(Page-level text extractions)
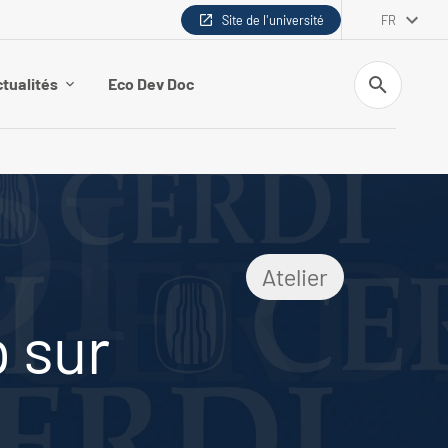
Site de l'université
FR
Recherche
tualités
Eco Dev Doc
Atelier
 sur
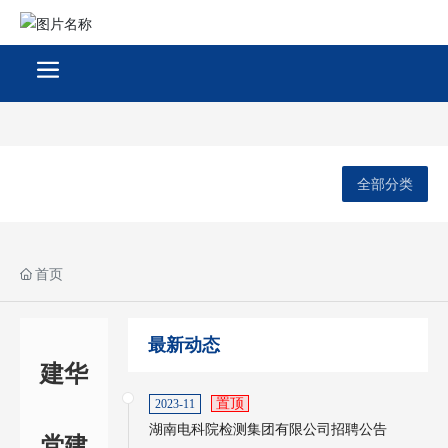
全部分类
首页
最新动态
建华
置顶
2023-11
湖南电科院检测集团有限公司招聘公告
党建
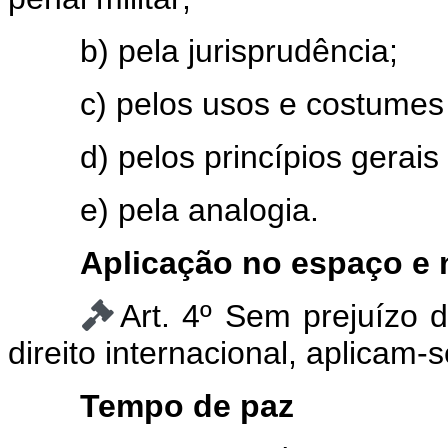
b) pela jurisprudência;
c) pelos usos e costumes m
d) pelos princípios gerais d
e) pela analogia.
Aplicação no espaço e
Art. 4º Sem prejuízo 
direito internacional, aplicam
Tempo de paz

## Exercise brief
Work through the data and report how many of its lines hold the word "pela", giving only the figure.

## Answer for the task
2